• EXERCISE GOAL: Copy nothing but the text: repeat each entry exactly and drop the images.
══ RECORDS FOR THE TASK ══
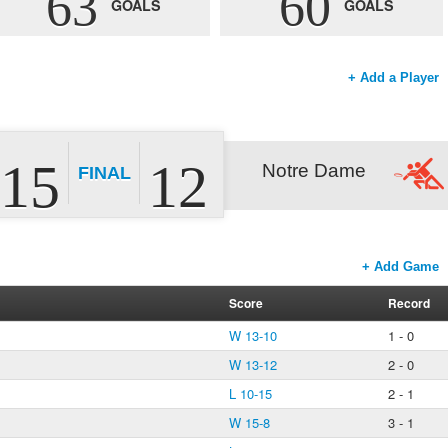
63
60
GOALS
GOALS
+ Add a Player
15
12
Notre Dame
FINAL
+ Add Game
Score
Record
W 13-10
1 - 0
W 13-12
2 - 0
L 10-15
2 - 1
W 15-8
3 - 1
═══
• RESULT OF THIS EXERCISE:
63
60
GOALS
GOALS
+ Add a Player
15
12
Notre Dame
FINAL
+ Add Game
Score
Record
W 13-10
1 - 0
W 13-12
2 - 0
L 10-15
2 - 1
W 15-8
3 - 1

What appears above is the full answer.